Logical replication very slow

2019-02-24 Thread Boris Sagadin
Doing an initial replica and trying to find a bottleneck, Ubuntu 16.04,
NVMe disks, PgSQL v10.7, AWS. With binary replication, DB is replicated at
good speed, around 500MB/s. Trying LR now for a big table (about 1.4TB with
2 indexes) and the speed is only about 2MB/s.

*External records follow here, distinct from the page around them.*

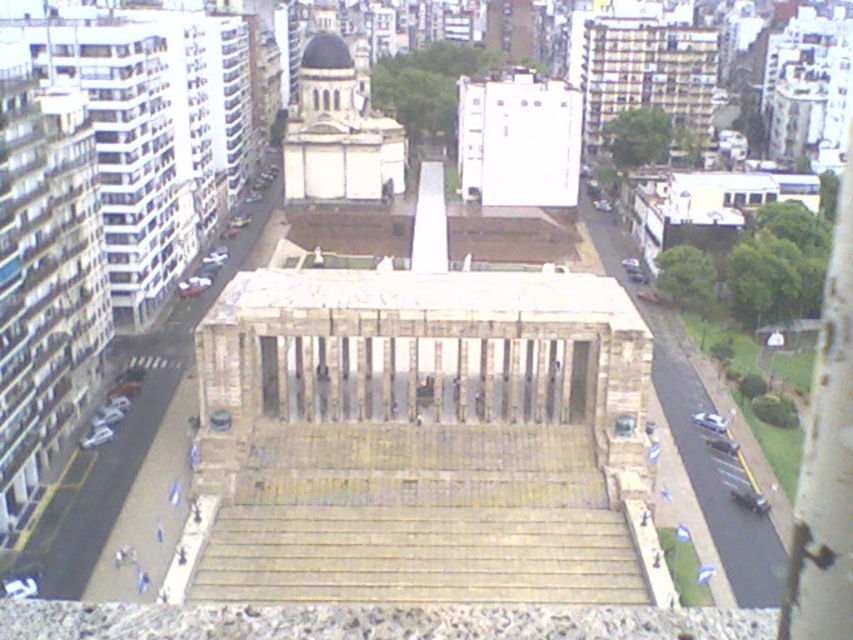 Image resolution: width=853 pixels, height=640 pixels. I want to click on smooth white pillar at right, so click(827, 460).

Image resolution: width=853 pixels, height=640 pixels. What are the coordinates of `smooth white pillar at right` in the screenshot? It's located at (827, 460). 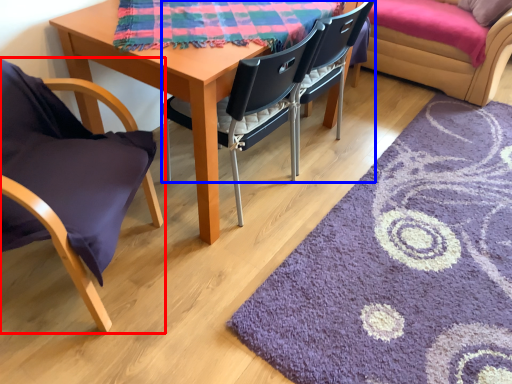 Question: Which point is closer to the camera, chair (highlighted by a red box) or chair (highlighted by a blue box)?

Choices:
 (A) chair
 (B) chair

Answer: (A) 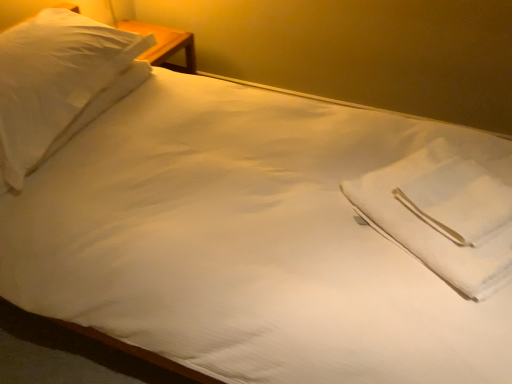 Question: From a real-world perspective, is white cotton cloth at center under white soft pillow at upper left?

Choices:
 (A) yes
 (B) no

Answer: (B)

Question: Is white soft pillow at upper left at the back of white cotton cloth at center?

Choices:
 (A) yes
 (B) no

Answer: (B)

Question: Is white cotton cloth at center bigger than white soft pillow at upper left?

Choices:
 (A) yes
 (B) no

Answer: (B)

Question: Is white soft pillow at upper left a part of white cotton cloth at center?

Choices:
 (A) yes
 (B) no

Answer: (B)

Question: Is white cotton cloth at center further to camera compared to white soft pillow at upper left?

Choices:
 (A) yes
 (B) no

Answer: (B)

Question: Is white cotton cloth at center touching white soft pillow at upper left?

Choices:
 (A) yes
 (B) no

Answer: (B)

Question: From a real-world perspective, is white soft pillow at upper left over white cotton cloth at center?

Choices:
 (A) no
 (B) yes

Answer: (A)

Question: Can you confirm if white soft pillow at upper left is positioned to the right of white cotton cloth at center?

Choices:
 (A) no
 (B) yes

Answer: (A)

Question: From the image's perspective, does white soft pillow at upper left appear lower than white cotton cloth at center?

Choices:
 (A) yes
 (B) no

Answer: (B)

Question: Does white soft pillow at upper left appear on the left side of white cotton cloth at center?

Choices:
 (A) no
 (B) yes

Answer: (B)

Question: Is white soft pillow at upper left positioned with its back to white cotton cloth at center?

Choices:
 (A) yes
 (B) no

Answer: (B)

Question: From a real-world perspective, is white soft pillow at upper left under white cotton cloth at center?

Choices:
 (A) no
 (B) yes

Answer: (B)

Question: From the image's perspective, relative to white cotton cloth at center, is white soft pillow at upper left above or below?

Choices:
 (A) above
 (B) below

Answer: (A) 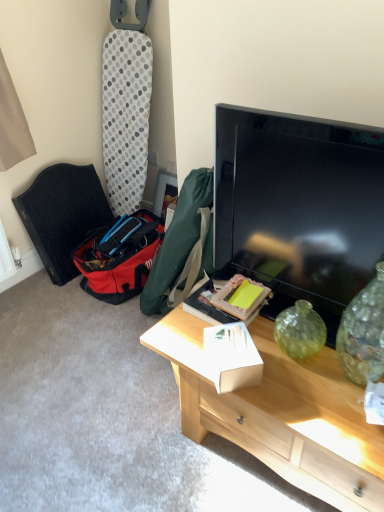 Where is `vacant space to the right of white cardboard box at center, arranged as the first box when viewed from the front`? This screenshot has height=512, width=384. vacant space to the right of white cardboard box at center, arranged as the first box when viewed from the front is located at coordinates (304, 388). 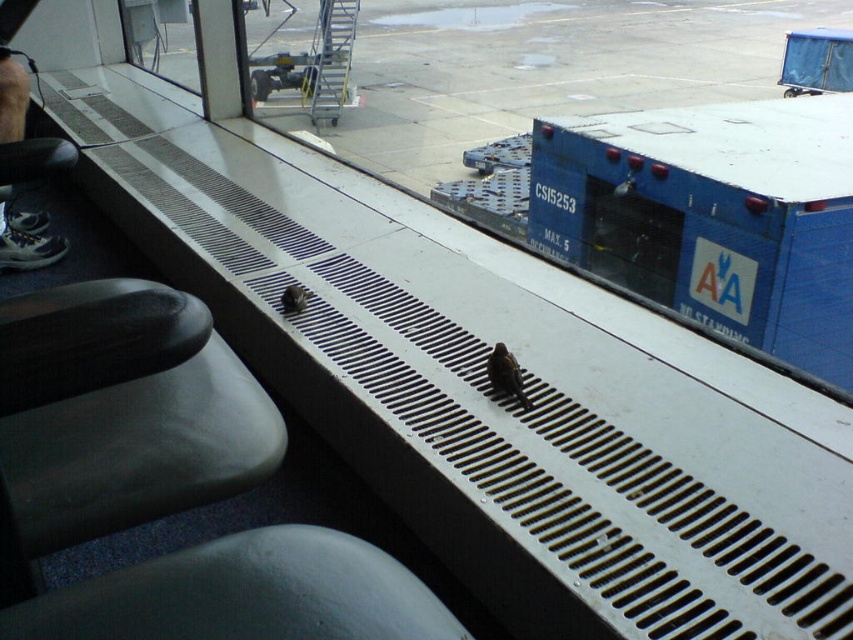 You are standing at the point marked as point (634, 193) and want to walk to the window ledge where the birds are perched. Which direction should you move to reach the window ledge first, considering the point marked as point (251, 545) is in front of your current position?

Since point (251, 545) is in front of point (634, 193), you should move towards the direction of point (251, 545) to reach the window ledge where the birds are perched first. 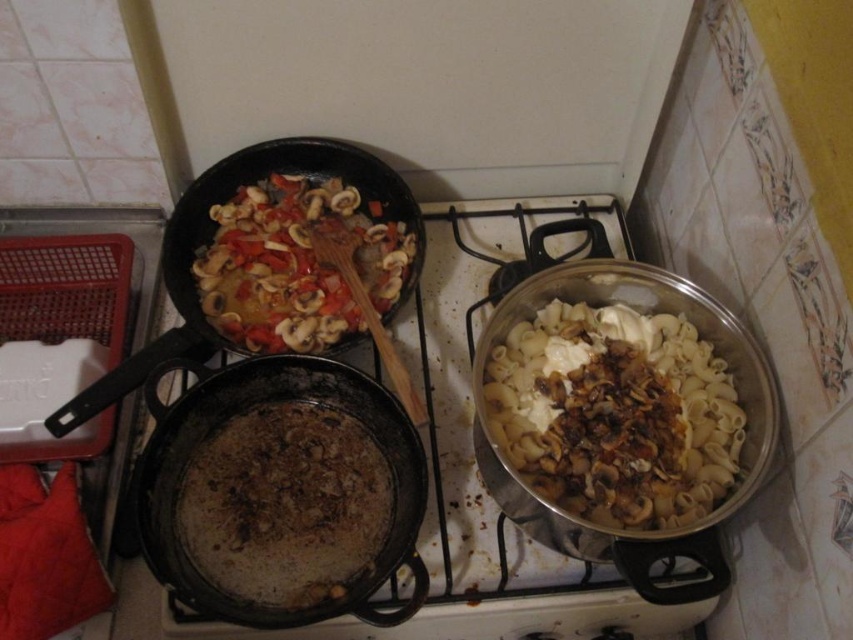 In the scene shown: You have a 30 cm wide lid that you want to place over the black cast iron wok at center and the slightly browned wooden spoon at upper left. Which object can the lid fit over without touching the edges?

The black cast iron wok at center is wider than the slightly browned wooden spoon at upper left, so the lid can fit over the black cast iron wok at center without touching the edges.

You are a chef preparing a dish and need to decide which container to use for a sauce that requires a deeper vessel. Based on the kitchen scene described, which object between the black cast iron wok at center and the white glossy pasta at center right would be more suitable?

The black cast iron wok at center is much taller than the white glossy pasta at center right, making it the better choice for a deeper vessel needed for the sauce.

In the scene shown: You are a chef preparing a meal and need to choose between the black cast iron wok at center and the shiny black wok at upper left. Which wok should you select if you need a larger one for cooking a stir fry?

The shiny black wok at upper left is larger than the black cast iron wok at center, so you should choose the shiny black wok at upper left for cooking a stir fry. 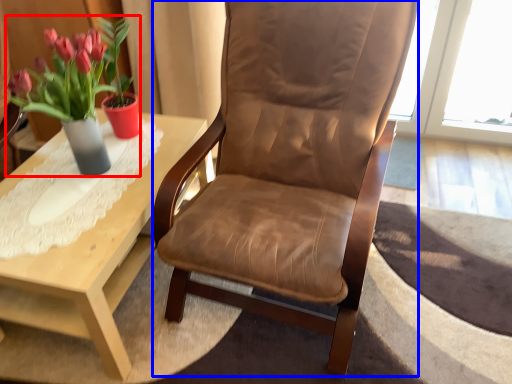 Question: Which object is closer to the camera taking this photo, houseplant (highlighted by a red box) or chair (highlighted by a blue box)?

Choices:
 (A) houseplant
 (B) chair

Answer: (B) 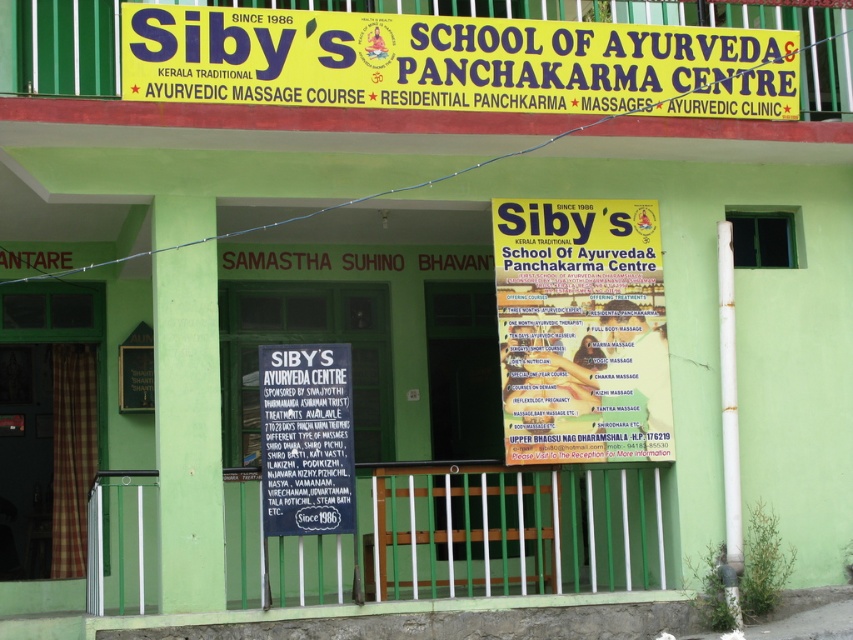 You are a visitor approaching the building and want to read both the yellow paper flyer at center and the matte black signboard at center. Which one do you need to look up higher to see?

The yellow paper flyer at center is taller than the matte black signboard at center, so you need to look up higher to see the yellow paper flyer at center.

You are a visitor looking for the Ayurvedic clinic. You see the yellow paper flyer at center and the matte black signboard at center. Which one is larger in size?

The yellow paper flyer at center is bigger than the matte black signboard at center, so the yellow paper flyer at center is larger in size. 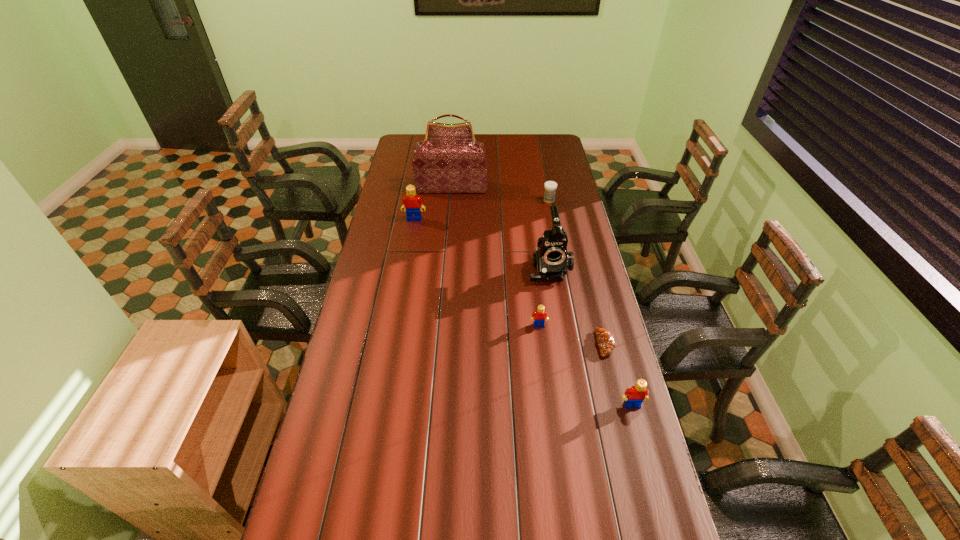 Please point a spot to place another Lego for symmetrical spacing. Please provide its 2D coordinates. Your answer should be formatted as a tuple, i.e. [(x, y)], where the tuple contains the x and y coordinates of a point satisfying the conditions above.

[(468, 266)] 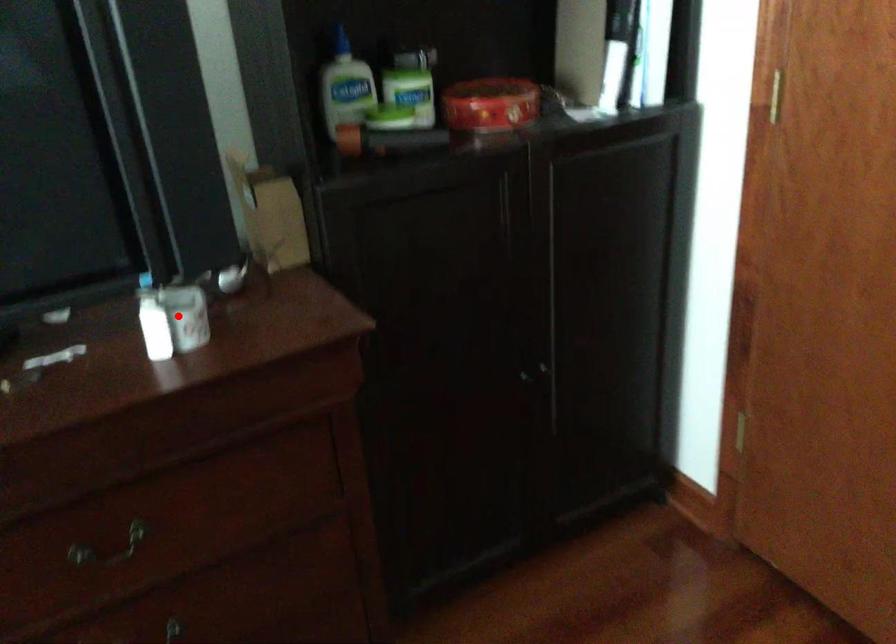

Checked disk util with iostat and only about 20% utilized on master, 15% on
target, CPU load on master is low. On slave I can see the "logical
replication worker" process is taking about 70% CPU time on a single core,
machine has 16 cores.

Is there a setting I am missing here? Any ideas appreciated.

Boris


Re: Logical replication very slow

2019-02-25 Thread Boris Sagadin
Doing an initial replica.

postgres 119454 93.5 25.9 34613692 32649656 ?   Rs   07:16  32:45  \_
postgres: 10/main: bgworker: logical replication worker for subscription
24783 sync 16500

I've cancelled the sync, set the tables to unlogged type and started it
again. I think it helped, still much slower than binary, but better, about
40MB/s. Will set them back to logged type after initial replica is done.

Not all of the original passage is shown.